For a fully loaded chassis running at maximum potential power this can result in some observed performance reduction as the chassis Power Control limits are enforced. In practice, customer workloads are often not at the maximum potential power and so practical performance reduction during an AC Grid or Power Supply failure is often minor or even unnoticeable.
Power on behavior after fault
In the event of an AC Grid or Power Supply failure, new chassis components are enabled to power on as long as the maximum potential power of the newly installed chassis components does not exceed the capacity of a single Power Supply when evaluated by the chassis Power Budget Checks. This means that, while customers will note a chassis "Critical" state due to the loss of redundancy, they will observe no difference in which chassis components are enabled to power on (both before and after a redundancy fault).
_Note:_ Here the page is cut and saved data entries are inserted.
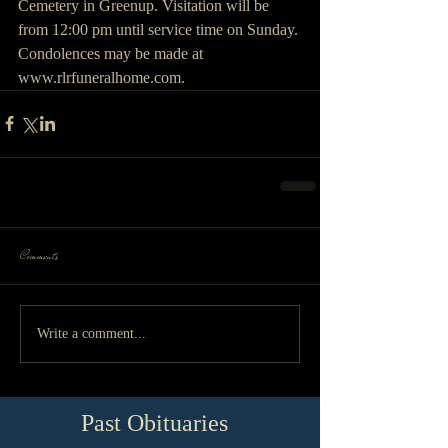
Cemetery in Greenup. Visitation will be 
from 12:00 pm until service time on Sunday. 
Condolences may be made at 
www.rlrfuneralhome.com. 
Comments
Write a comment...
Past Obituaries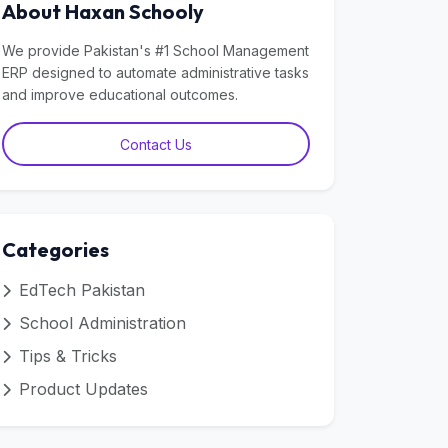
About Haxan Schooly
We provide Pakistan's #1 School Management
ERP designed to automate administrative tasks
and improve educational outcomes.
Contact Us
Categories
EdTech Pakistan
School Administration
Tips & Tricks
Product Updates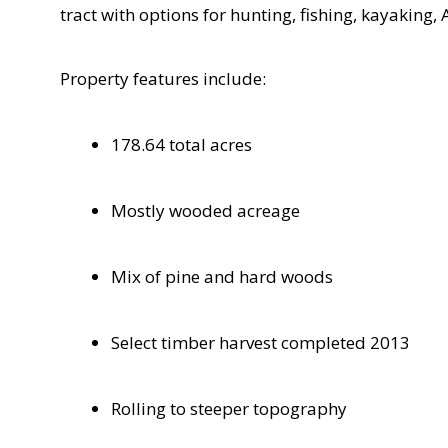
tract with options for hunting, fishing, kayaking
Property features include:
178.64 total acres
Mostly wooded acreage
Mix of pine and hard woods
Select timber harvest completed 2013
Rolling to steeper topography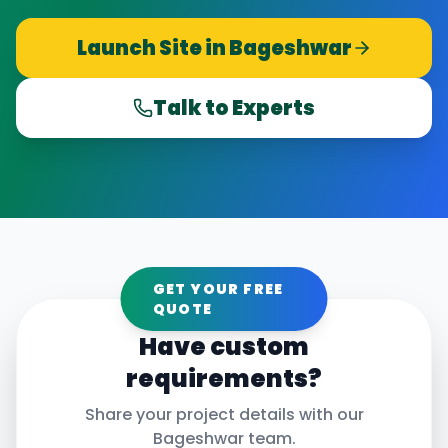
Launch Site in
Bageshwar
Talk to Experts
GET YOUR FREE
QUOTE
Have custom
requirements?
Share your project details with our
Bageshwar
team.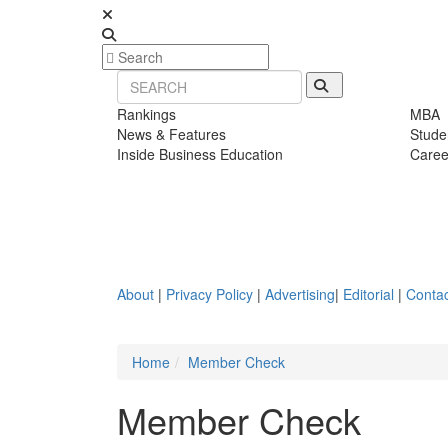
Rankings
MBA
News & Features
Stude
Inside Business Education
Caree
About
|
Privacy Policy
|
Advertising
|
Editorial
|
Contac
Home
Member Check
Member Check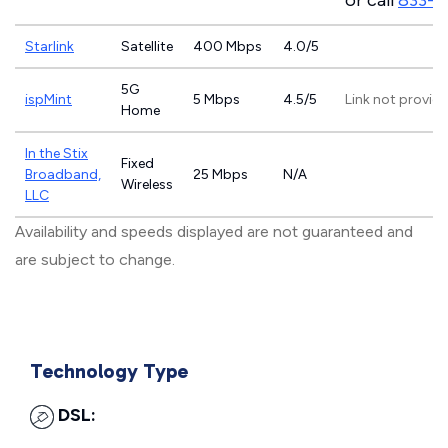
or call
833-4
Starlink
Satellite
400 Mbps
4.0/5
5G
ispMint
5 Mbps
4.5/5
Link not provid
Home
In the Stix
Fixed
Broadband,
25 Mbps
N/A
Wireless
LLC
Availability and speeds displayed are not guaranteed and
are subject to change.
Technology Type
DSL: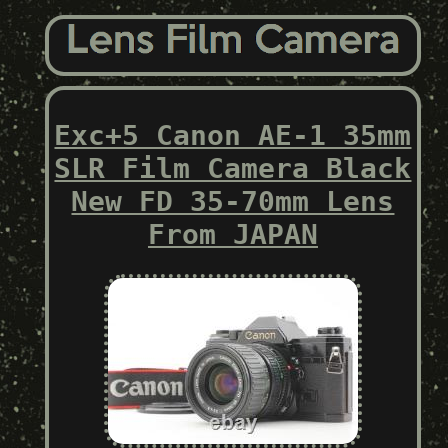
Exc+5 Canon AE-1 35mm
SLR Film Camera Black
New FD 35-70mm Lens
From JAPAN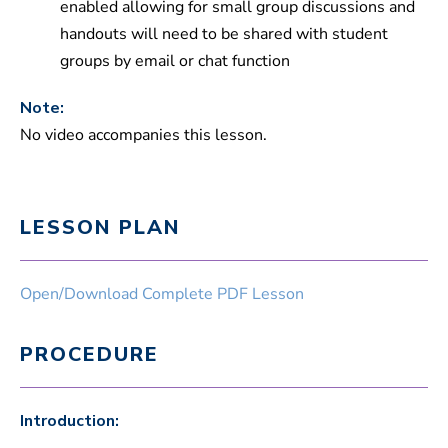
enabled allowing for small group discussions and
handouts will need to be shared with student
groups by email or chat function
Note:
No video accompanies this lesson.
LESSON PLAN
Open/Download Complete PDF Lesson
PROCEDURE
Introduction: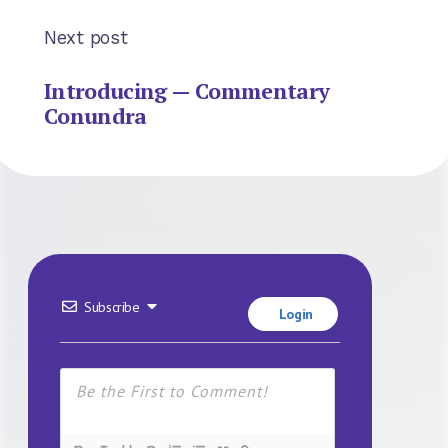
Next post
Introducing — Commentary
Conundra
Subscribe
Login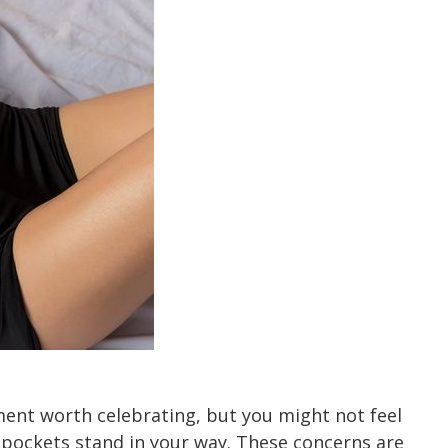
ment worth celebrating, but you might not feel
t pockets stand in your way. These concerns are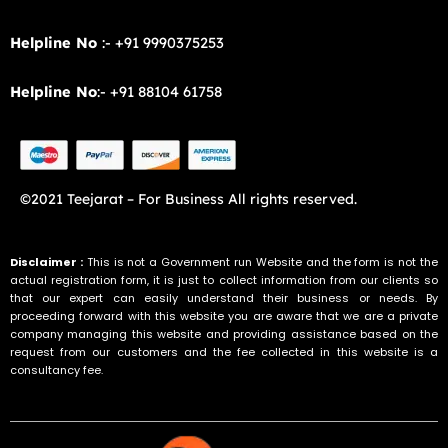
Helpline No
:- +91 9990375253
Helpline No
:- +91 88104 61758
©2021 Teejarat – For Business All rights reserved.
Disclaimer :
This is not a Government run Website and the form is not the
actual registration form, it is just to collect information from our clients so
that our expert can easily understand their business or needs. By
proceeding forward with this website you are aware that we are a private
company managing this website and providing assistance based on the
request from our customers and the fee collected in this website is a
consultancy fee.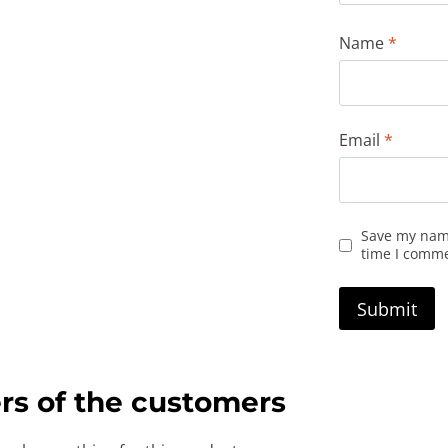
Name
*
Email
*
Save my name
time I comm
rs of the customers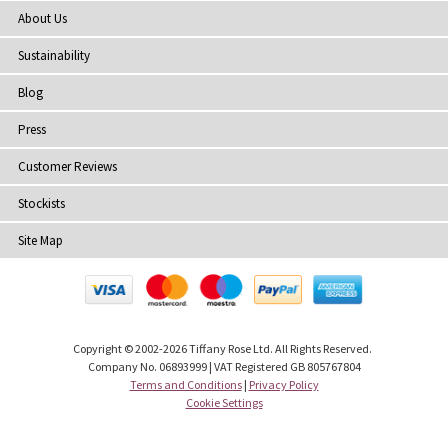
About Us
Sustainability
Blog
Press
Customer Reviews
Stockists
Site Map
Copyright
© 2002-2026 Tiffany Rose Ltd. All Rights Reserved.
Company No. 06893999
|
VAT Registered GB 805767804
Terms and Conditions
|
Privacy Policy
Cookie Settings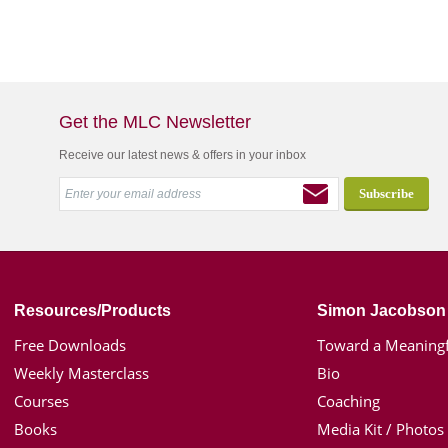
Get the MLC Newsletter
Receive our latest news & offers in your inbox
Resources/Products
Simon Jacobson
Free Downloads
Toward a Meaningf
Weekly Masterclass
Bio
Courses
Coaching
Books
Media Kit / Photos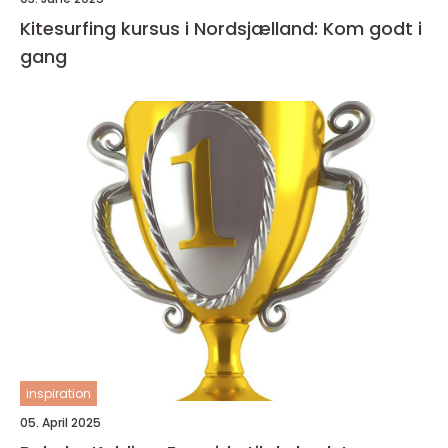
Kitesurfing kursus i Nordsjælland: Kom godt i
gang
inspiration
05. April 2025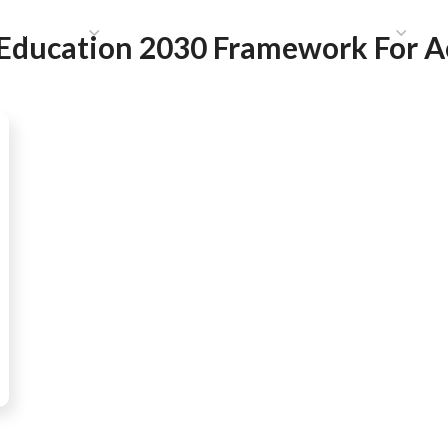
HAT WE DO
PUBLICATIONS
COMMUNICATIONS
S
Education 2030 Framework For A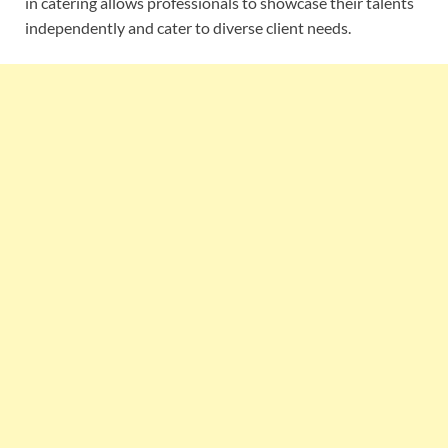
in catering allows professionals to showcase their talents
independently and cater to diverse client needs.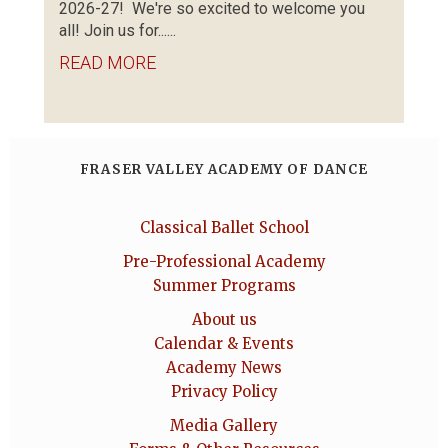
2026-27! We're so excited to welcome you
all! Join us for......
READ MORE
FRASER VALLEY ACADEMY OF DANCE
Classical Ballet School
Pre-Professional Academy
Summer Programs
About us
Calendar & Events
Academy News
Privacy Policy
Media Gallery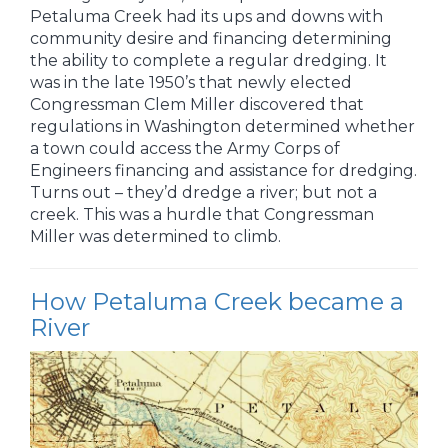
Petaluma Creek had its ups and downs with
community desire and financing determining
the ability to complete a regular dredging. It
was in the late 1950’s that newly elected
Congressman Clem Miller discovered that
regulations in Washington determined whether
a town could access the Army Corps of
Engineers financing and assistance for dredging.
Turns out – they’d dredge a river; but not a
creek. This was a hurdle that Congressman
Miller was determined to climb.
How Petaluma Creek became a
River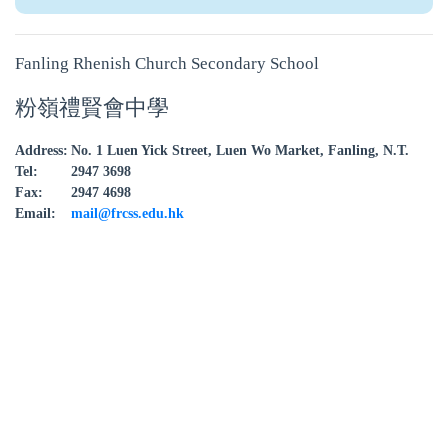
Fanling Rhenish Church Secondary School
粉嶺禮賢會中學
Address:
No. 1 Luen Yick Street, Luen Wo Market, Fanling, N.T.
Tel:
2947 3698
Fax:
2947 4698
Email:
mail@frcss.edu.hk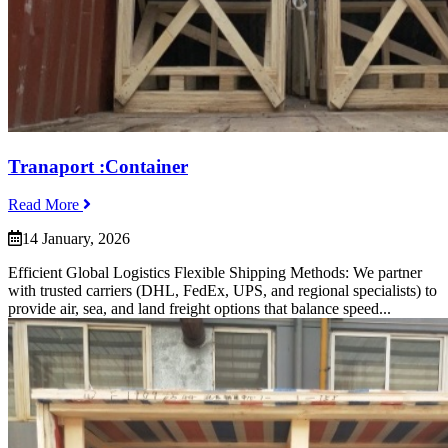
Tranaport :Container
Read More
14 January, 2026
Efficient Global Logistics Flexible Shipping Methods: We partner
with trusted carriers (DHL, FedEx, UPS, and regional specialists) to
provide air, sea, and land freight options that balance speed...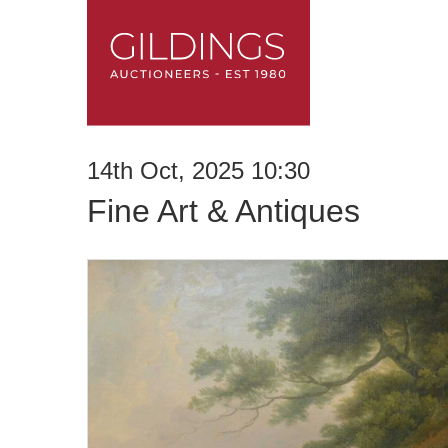
14th Oct, 2025 10:30
Fine Art & Antiques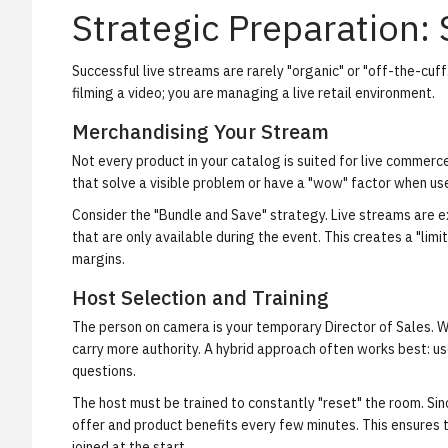
Strategic Preparation:
Successful live streams are rarely "organic" or "off-the-cuff
filming a video; you are managing a live retail environment.
Merchandising Your Stream
Not every product in your catalog is suited for live commerce
that solve a visible problem or have a "wow" factor when us
Consider the "Bundle and Save" strategy. Live streams are e
that are only available during the event. This creates a "li
margins.
Host Selection and Training
The person on camera is your temporary Director of Sales. Wh
carry more authority. A hybrid approach often works best: use
questions.
The host must be trained to constantly "reset" the room. Sinc
offer and product benefits every few minutes. This ensures
joined at the start.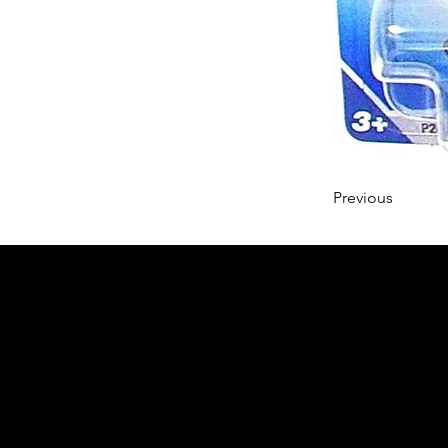
Previous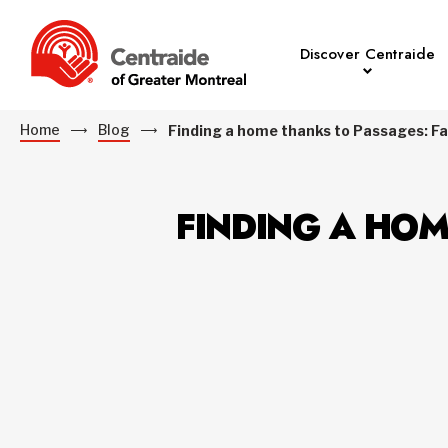
Discover Centraide
Home
Blog
Finding a home thanks to Passages: Fa
FINDING A HOM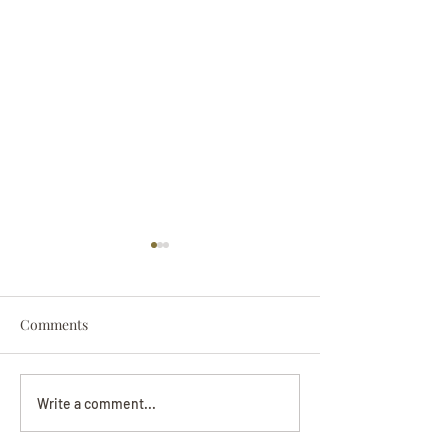
Comments
Darryl Nathanie
Beverly June Mecham
Write a comment...
Chance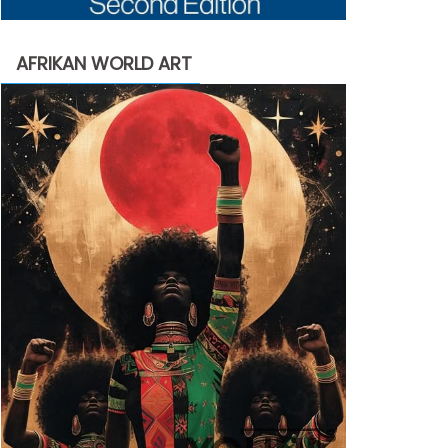
AFRIKAN WORLD ART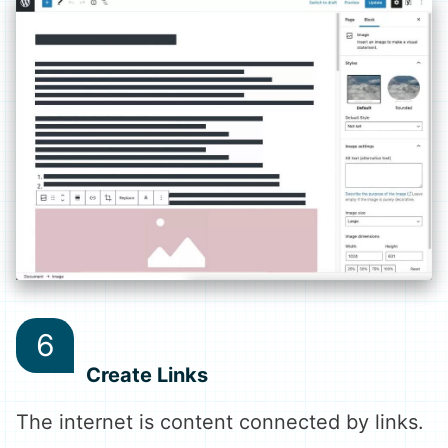
Create Links
The internet is content connected by links.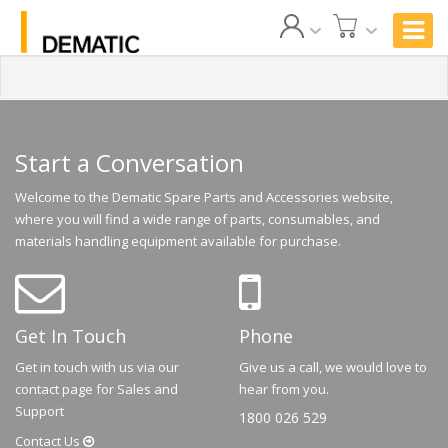
Start a Conversation
Welcome to the Dematic Spare Parts and Accessories website,
where you will find a wide range of parts, consumables, and
materials handling equipment available for purchase.
Get In Touch
Phone
Get in touch with us via our
Give us a call, we would love to
contact page for Sales and
hear from you.
Support
1800 026 529
Contact
Us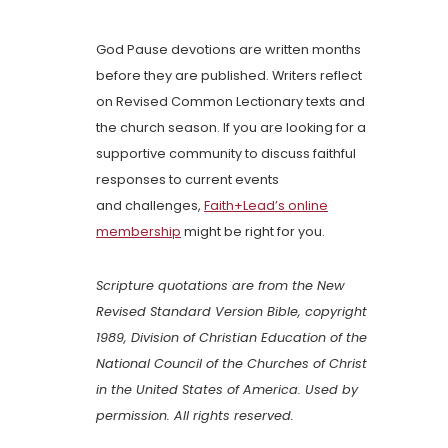
God Pause devotions are written months
before they are published. Writers reflect
on Revised Common Lectionary texts and
the church season. If you are looking for a
supportive community to discuss faithful
responses to current events
and challenges,
Faith+Lead’s online
membership
might be right for you.
Scripture quotations are from the New
Revised Standard Version Bible, copyright
1989, Division of Christian Education of the
National Council of the Churches of Christ
in the United States of America. Used by
permission. All rights reserved.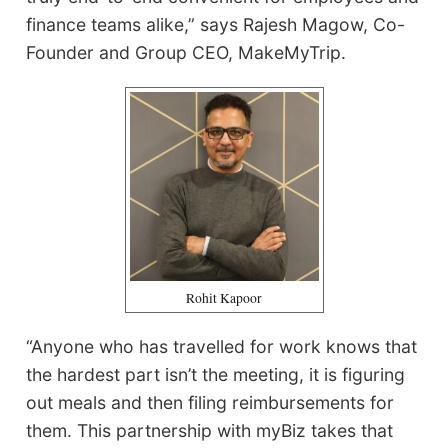
finance teams alike,” says Rajesh Magow, Co-
Founder and Group CEO, MakeMyTrip.
Rohit Kapoor
“Anyone who has travelled for work knows that
the hardest part isn’t the meeting, it is figuring
out meals and then filing reimbursements for
them. This partnership with myBiz takes that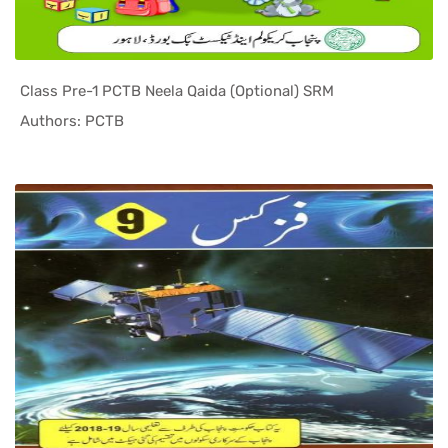
Class Pre-1 PCTB Neela Qaida (Optional) SRM
In Punjab ...
Authors: PCTB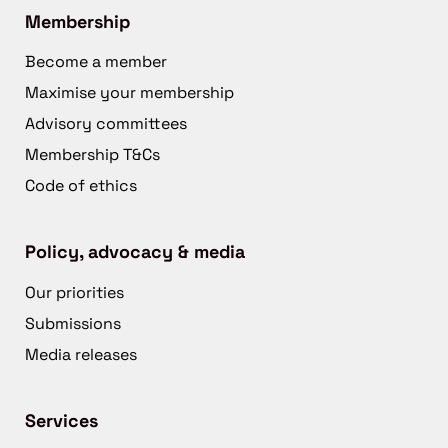
Membership
Become a member
Maximise your membership
Advisory committees
Membership T&Cs
Code of ethics
Policy, advocacy & media
Our priorities
Submissions
Media releases
Services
This is because in both cases, the chassis Power Budget Checks use the capacity of only a single Power Supply. This is a key difference from the other Shared Infrastructure Chassis Redundancy Policies.
Logging behavior
As with all Redundancy Policies, when a Power Supply Unit fails, a log message is generated. For the Fault Tolerant Redundancy policy, a log message will also be recorded to note a "Loss of Redundancy". This message indicates that the system is continuing to operate in a Non-Redundant state, and action is necessary to either restore power to a failed AC Grid or replace a failed Power Supply Unit. Details in log messages make it possible to distinguish between these two cases. Finally, in case power-on of a chassis component is denied due to a Power Budget Check, the denial is logged both in CMC logs and iDRAC logs (in the case of compute sleds).